━━━━━ Supplied records ━━━━━
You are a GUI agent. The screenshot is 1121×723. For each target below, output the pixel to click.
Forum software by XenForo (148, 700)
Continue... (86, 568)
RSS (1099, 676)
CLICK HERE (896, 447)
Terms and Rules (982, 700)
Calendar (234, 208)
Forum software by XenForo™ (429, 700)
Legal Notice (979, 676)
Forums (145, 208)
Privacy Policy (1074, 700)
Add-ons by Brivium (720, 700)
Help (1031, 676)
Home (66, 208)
━━━━━
━━━━━ Supplied records ━━━━━
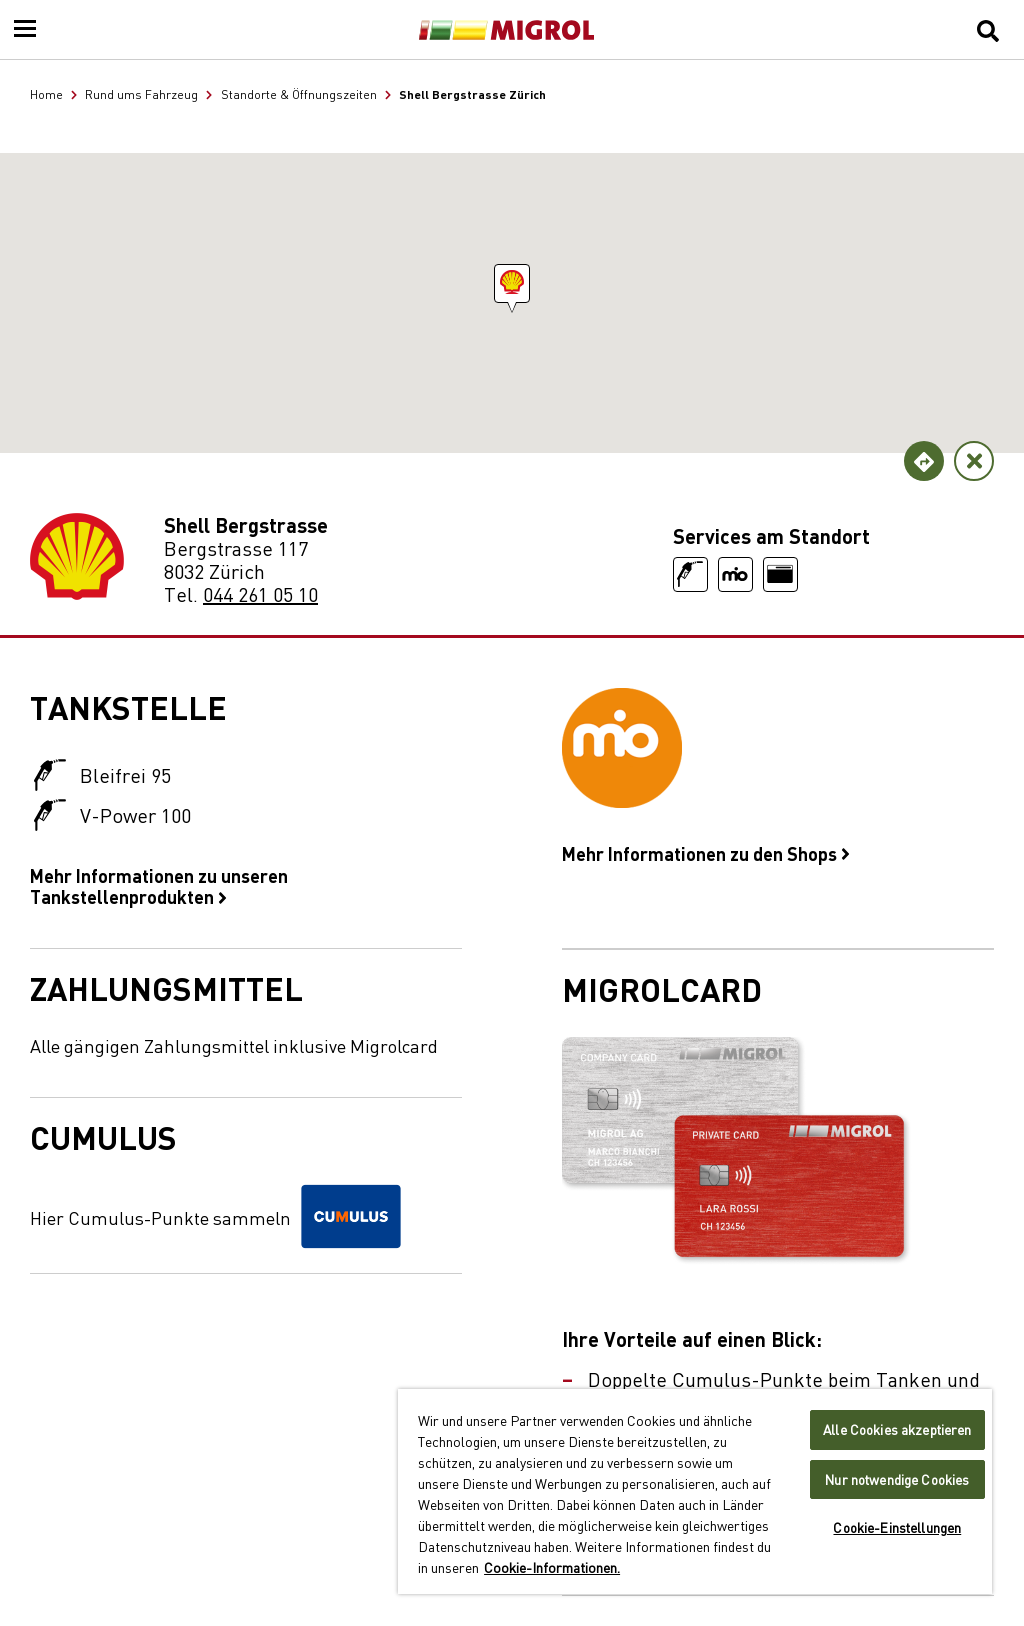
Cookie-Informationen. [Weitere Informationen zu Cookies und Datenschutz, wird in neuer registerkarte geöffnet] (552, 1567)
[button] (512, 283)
━━━━━
Try it: Within the material above, copy exactly the lines from the line that holds "Cookie-Informationen. [Weitere Informationen" up to and including the line that holds "[button] (512, 283)".

Exercise solution:
Cookie-Informationen. [Weitere Informationen zu Cookies und Datenschutz, wird in neuer registerkarte geöffnet] (552, 1567)
[button] (512, 283)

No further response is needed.